Dataset entries:
===
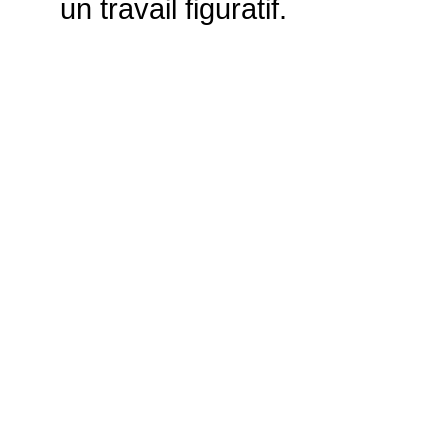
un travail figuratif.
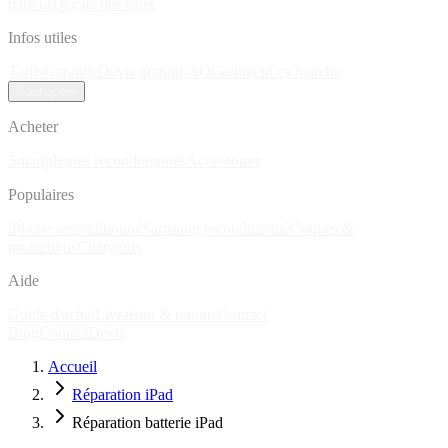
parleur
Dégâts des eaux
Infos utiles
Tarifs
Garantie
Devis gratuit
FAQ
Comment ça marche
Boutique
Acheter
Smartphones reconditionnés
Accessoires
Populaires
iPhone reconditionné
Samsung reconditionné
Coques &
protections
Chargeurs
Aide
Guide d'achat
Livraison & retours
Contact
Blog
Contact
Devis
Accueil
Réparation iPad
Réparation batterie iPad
===
Exercise details ::
Output exactly the lines from the one containing "Guide d'achat" through the last line of the entries, both ends included.

Exercise result ::
Guide d'achat
Livraison & retours
Contact
Blog
Contact
Devis
Accueil
Réparation iPad
Réparation batterie iPad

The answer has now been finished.